╭──

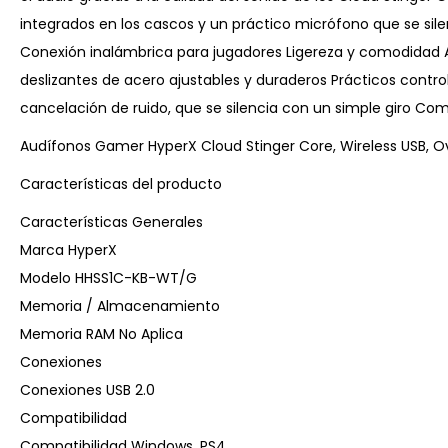
integrados en los cascos y un práctico micrófono que se silen
Conexión inalámbrica para jugadores Ligereza y comodidad 
deslizantes de acero ajustables y duraderos Prácticos contr
cancelación de ruido, que se silencia con un simple giro Co
Audífonos Gamer HyperX Cloud Stinger Core, Wireless USB, O
Características del producto
Características Generales
Marca HyperX
Modelo HHSS1C-KB-WT/G
Memoria / Almacenamiento
Memoria RAM No Aplica
Conexiones
Conexiones USB 2.0
Compatibilidad
Compatibilidad Windows, PS4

╰──

Task goal
Exclude the pictures, then retype every record exactly.

Response to the exercise
integrados en los cascos y un práctico micrófono que se silen
Conexión inalámbrica para jugadores Ligereza y comodidad 
deslizantes de acero ajustables y duraderos Prácticos contr
cancelación de ruido, que se silencia con un simple giro Co
Audífonos Gamer HyperX Cloud Stinger Core, Wireless USB, O
Características del producto
Características Generales
Marca HyperX
Modelo HHSS1C-KB-WT/G
Memoria / Almacenamiento
Memoria RAM No Aplica
Conexiones
Conexiones USB 2.0
Compatibilidad
Compatibilidad Windows, PS4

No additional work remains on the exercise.